Summary: | Missing value is a common problem in any dataset and its occurrence decreases
data completeness as data values are missing. Moreover, the problem reduces
data quality and negatively impacted the result of data analysis. Existing cold deck
imputation coped with this problem by selecting a replacement value from a pool
of donors identified in other data sources during the imputation process. In
comparison to other imputation methods, existing cold deck imputation has less
risk on model misspecification and preserves data distribution in the dataset.
Nevertheless, the limitation of the existing cold deck imputation is the chances in
finding trusted plausible donor is narrow due to a usage of single data source in
each imputation process. The availability of various web data sources today
alleviates this limitation. However, as values from multiple web data sources are
commonly conflicted to each other, adopting existing cold deck imputation with
multiple web donors is not a practical solution as trust score on each of the
conflicted values is not measured. Thus, it is difficult to select the most plausible
value during imputation process. This research concentrates on improving data
completeness by imputing missing values using a trust based cold deck
imputation.
Trust Based Cold Deck Missing Values Imputation with Multiple Web Donor is
presented in this research. The proposed method takes advantage of multiple web
donors from web data sources in order to provide higher chances in finding the
most plausible values to impute missing values. The plausible values are selected
based on the trust score computation’s novelty which is measured by accuracy
score and reliability score of the web donor.

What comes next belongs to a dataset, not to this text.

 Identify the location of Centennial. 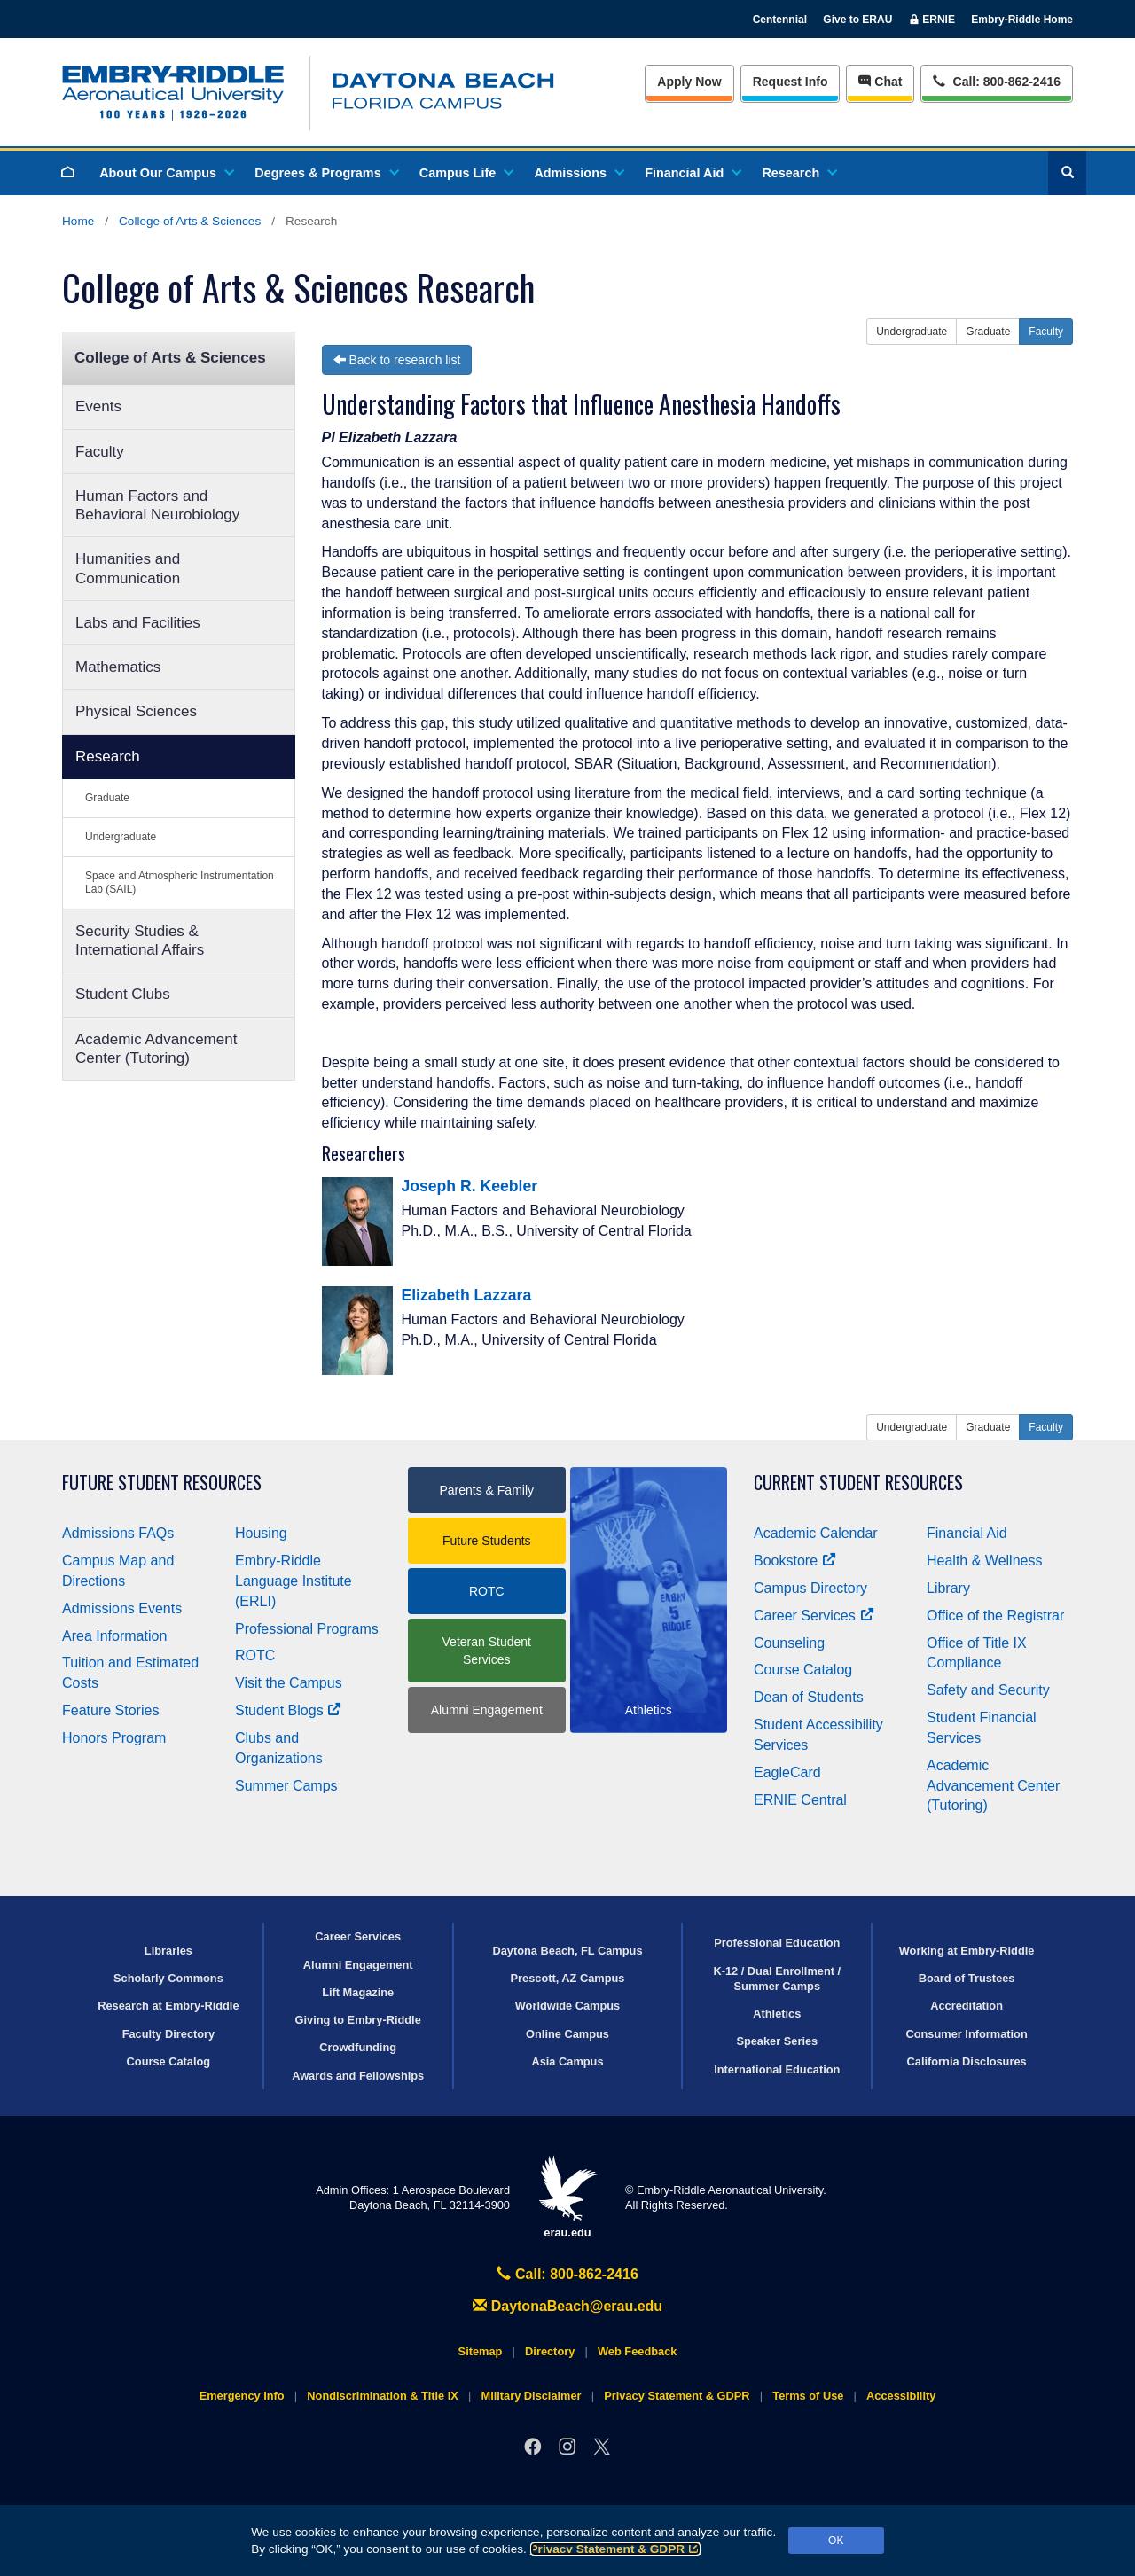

The performance of the proposed method is evaluated by running a prediction
model on the imputed dataset. A number of experiments are carried out to quantify
the accuracy of the prediction model, Root Mean Squared Error (RMSE), and the
F-Measure. The results demonstrate that the proposed method improves the
performance of existing cold deck imputation. Additionally, the results are then
compared with other imputation methods which are K-Nearest Neighbor (KNN),
Mean Imputation (AVG), Case Deletion (IGN), Predictive Mean Matching (PMM)
and MissForest. The results showed that the RMSE, prediction accuracy and FMeasure
is improved when the prediction model is trained with datasets imputed
using the proposed method. This research contributed to the improvement of data
quality especially to the information system (IS) and database field where good
data quality benefited the data analysis performance.
|